Happiness. It's relative.

This morning at the sign protest, a woman walked up to us wearing a button that said Minnesota – Pretti Good. She said she was visiting Milwaukee and came out to thank us for holding our anti-ICE, pro-immigrant, anti-war, pro-peace, anti-lawlessness, pro-Constitution signs at one of the busiest intersections in the county. She hugged each one of us and we talked about Minneapolis’ leadership and how much we admired and appreciated their resilience in protecting their communities and helping their neighbors.
We do our sign protest every Saturday, 10-11:30. All four corners, each side of each corner, so eight groups of people. I am part of the southeast corner of 76th and Layton crew. We hold our signs and chat during the red light and then when the green left turn signal comes on, we hold our signs up high and wave. And smile. Oh, the power of a smile is awesome. Then when the eastbound traffic comes, we redouble our efforts, relaxing only at the red light. Then maybe we do little dances to the music coming from somebody’s boombox across six lanes of traffic on the opposite corner.
I like to yell at the county buses, “We love the county buses.” I also like to stick my tongue out or blow kisses at people who give me the finger, but only after they’ve passed. I had somebody roll up in front of me a few years ago, get out of the car, and spit on me so I make sure grumpy people are well on their way before expressing myself.
A more refined or cerebral person would have a productive hobby or meditate. Do yoga or knit. I stand around on Saturday with a bunch of other old people who are holding signs, waving, and making wisecracks. It’s like going to church, just going someplace to be with other people and letting go of all of it. And right now, all of it is an unbelievably heavy load of craziness, injustice, violence, and immorality.
After the sign waving and the respite it provides is the work, whatever the work is that week – the calls, the letters, the meetings, the showing up. Nothing heroic but always something.

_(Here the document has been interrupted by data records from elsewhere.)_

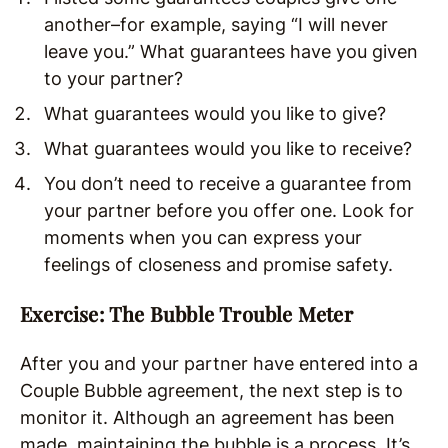
another–for example, saying “I will never
leave you.” What guarantees have you given
to your partner?
What guarantees would you like to give?
What guarantees would you like to receive?
You don’t need to receive a guarantee from
your partner before you offer one. Look for
moments when you can express your
feelings of closeness and promise safety.
Exercise: The Bubble Trouble Meter
After you and your partner have entered into a
Couple Bubble agreement, the next step is to
monitor it. Although an agreement has been
made, maintaining the bubble is a process. It’s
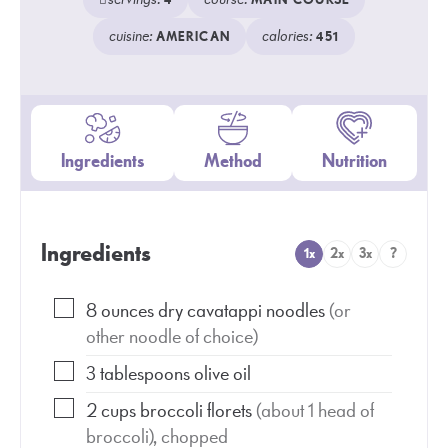
4
MAIN COURSE
cuisine:
calories:
AMERICAN
451
Ingredients
Method
Nutrition
Ingredients
1x
2x
3x
?
8
ounces
dry cavatappi noodles
(or
other noodle of choice)
3
tablespoons
olive oil
2
cups
broccoli florets
(about 1 head of
broccoli), chopped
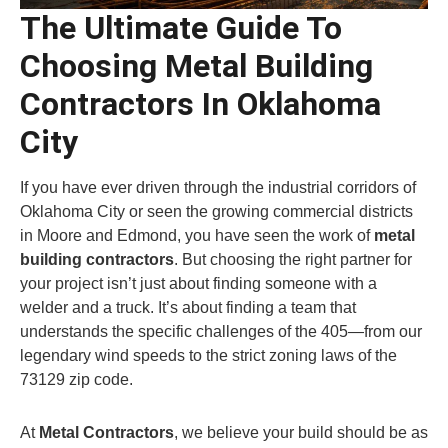
The Ultimate Guide To
Choosing Metal Building
Contractors In Oklahoma
City
If you have ever driven through the industrial corridors of
Oklahoma City or seen the growing commercial districts
in Moore and Edmond, you have seen the work of
metal
building contractors
. But choosing the right partner for
your project isn’t just about finding someone with a
welder and a truck. It’s about finding a team that
understands the specific challenges of the 405—from our
legendary wind speeds to the strict zoning laws of the
73129 zip code.
At
Metal Contractors
, we believe your build should be as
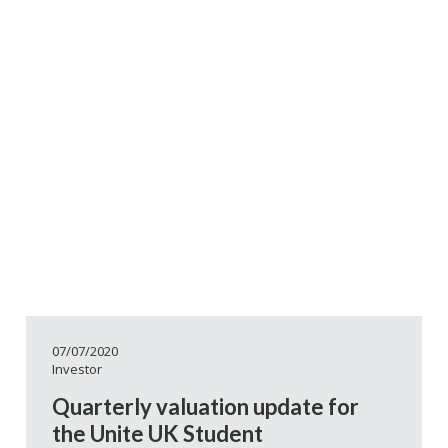
07/07/2020
Investor
Quarterly valuation update for
the Unite UK Student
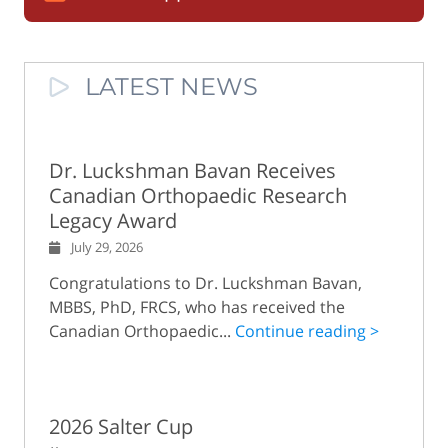
LATEST NEWS
Dr. Luckshman Bavan Receives
Canadian Orthopaedic Research
Legacy Award
July 29, 2026
Congratulations to Dr. Luckshman Bavan,
MBBS, PhD, FRCS, who has received the
Canadian Orthopaedic...
Continue reading >
2026 Salter Cup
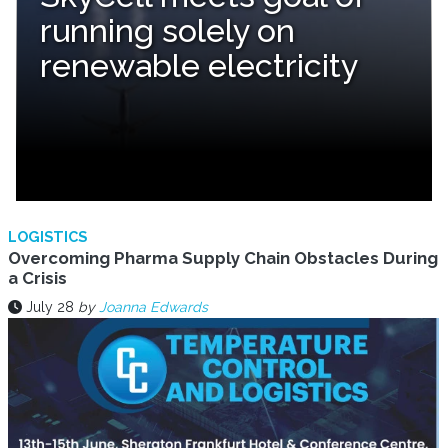
running solely on
renewable electricity
LOGISTICS
Overcoming Pharma Supply Chain Obstacles During
a Crisis
July 28
by
Joanna Edwards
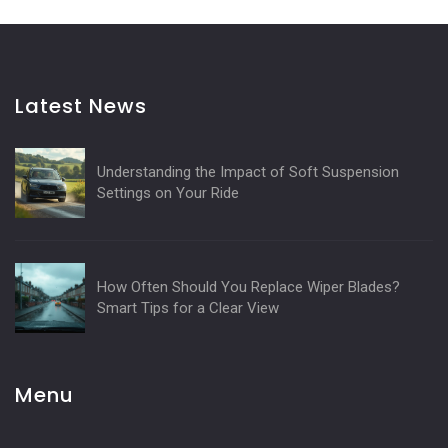
Latest News
Understanding the Impact of Soft Suspension
Settings on Your Ride
How Often Should You Replace Wiper Blades?
Smart Tips for a Clear View
Menu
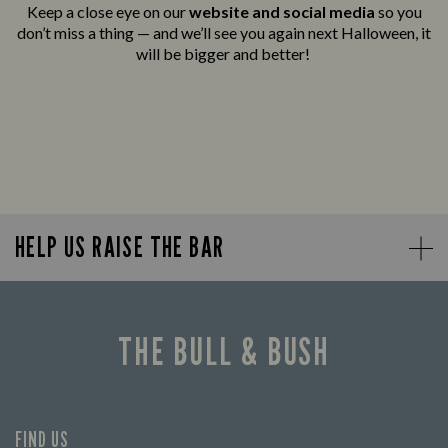
Keep a close eye on our
website and social media
so you
don’t miss a thing — and we’ll see you again next Halloween, it
will be bigger and better!
HELP US RAISE THE BAR
THE BULL & BUSH
FIND US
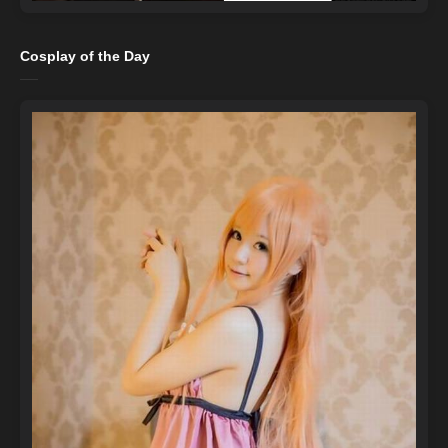
Cosplay of the Day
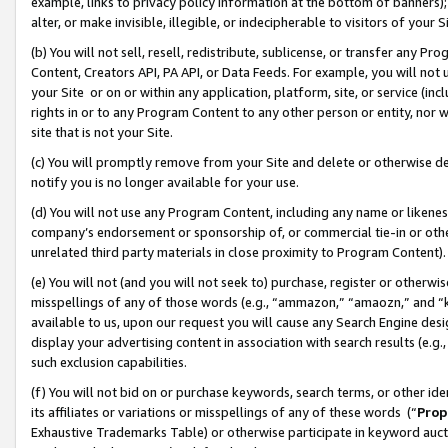
example, links to privacy policy information at the bottom of banners);
alter, or make invisible, illegible, or indecipherable to visitors of your 
(b) You will not sell, resell, redistribute, sublicense, or transfer any 
Content, Creators API, PA API, or Data Feeds. For example, you will not 
your Site or on or within any application, platform, site, or service (in
rights in or to any Program Content to any other person or entity, nor wi
site that is not your Site.
(c) You will promptly remove from your Site and delete or otherwise d
notify you is no longer available for your use.
(d) You will not use any Program Content, including any name or likene
company’s endorsement or sponsorship of, or commercial tie-in or other 
unrelated third party materials in close proximity to Program Content)
(e) You will not (and you will not seek to) purchase, register or otherw
misspellings of any of those words (e.g., “ammazon,” “amaozn,” and “kin
available to us, upon our request you will cause any Search Engine de
display your advertising content in association with search results (e.
such exclusion capabilities.
(f) You will not bid on or purchase keywords, search terms, or other id
its affiliates or variations or misspellings of any of these words (“
Prop
Exhaustive Trademarks Table) or otherwise participate in keyword aucti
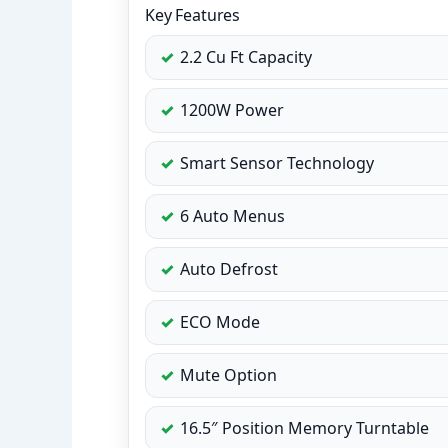
Key Features
2.2 Cu Ft Capacity
1200W Power
Smart Sensor Technology
6 Auto Menus
Auto Defrost
ECO Mode
Mute Option
16.5″ Position Memory Turntable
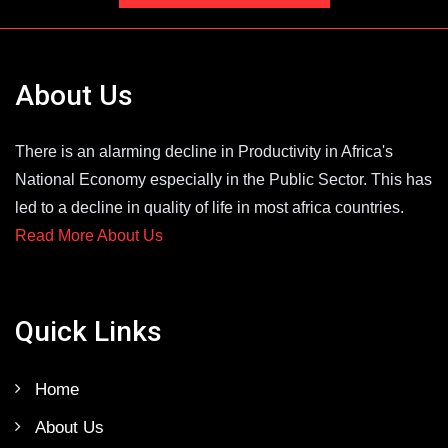
About Us
There is an alarming decline in Productivity in Africa's
National Economy especially in the Public Sector. This has
led to a decline in quality of life in most africa countries.
Read More About Us
Quick Links
Home
About Us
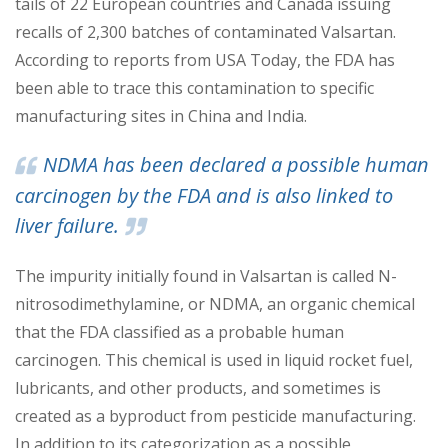
tails of 22 European countries and Canada issuing
recalls of 2,300 batches of contaminated Val
sartan.
According to reports from USA Today, the FDA has
been able to trace this contamination to specific
manufacturing sites in China and India.
NDMA has been declared a possible human
carcinogen by the FDA and is also linked to
liver failure.
The impurity initially found in Valsartan is called N-
nitrosodimethylamine
, or NDMA, an organic chemical
that the FDA classified as a probable human
carcinogen. This chemical is used in liquid rocket fuel,
lubricants, and other products, and sometimes is
c
reated as a byproduct from pesticide manufacturing.
In addition to its categorization as a possible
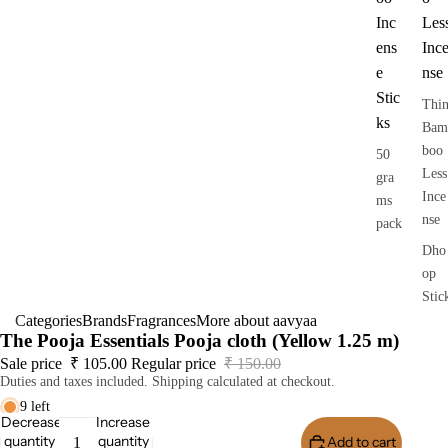
Inc
Les
ens
Inc
e
nse
Stic
Thi
ks
Bam
boo
50
Less
gra
Ince
ms
nse
pack
Dho
op
Stic
Categories
Brands
Fragrances
More about aavyaa
s
The Pooja Essentials Pooja cloth (Yellow 1.25 m)
Dry
Sale price
₹ 105.00
Regular price
₹ 150.00
Dho
Duties and taxes included. Shipping calculated at checkout.
op
9 left
Stic
Decrease
Increase
quantity
quantity
Add to cart
Buy I
s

Little tiny cog in what I hope is a big wheel and grateful for my sign sisters and brothers. Missed the woman who usually shows up with donuts, though. That pushes the Zen of sign waving to a whole new level.
That reminds me I need to touch up my sign for No Kings in a few weeks. Keep on waving Jan!
It’s hard because every day there’s a new big, huge, awful thing. Right now, my signs are about three outrages ago.